▶ **AIM OF THE TASK**: Your reply should be the whole listing, copied exactly, with the pictures left out.
[Start of Attachment]
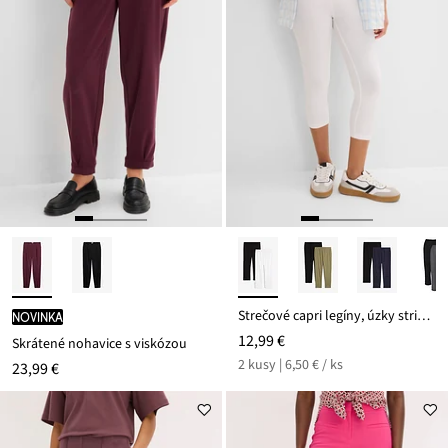
Strečové capri legíny, úzky strih (2 ks)
novinka
12,99 €
Skrátené nohavice s viskózou
2 kusy | 6,50 € / ks
23,99 €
[End of Attachment]
▶ **RESPONSE**:
Strečové capri legíny, úzky strih (2 ks)
novinka
12,99 €
Skrátené nohavice s viskózou
2 kusy | 6,50 € / ks
23,99 €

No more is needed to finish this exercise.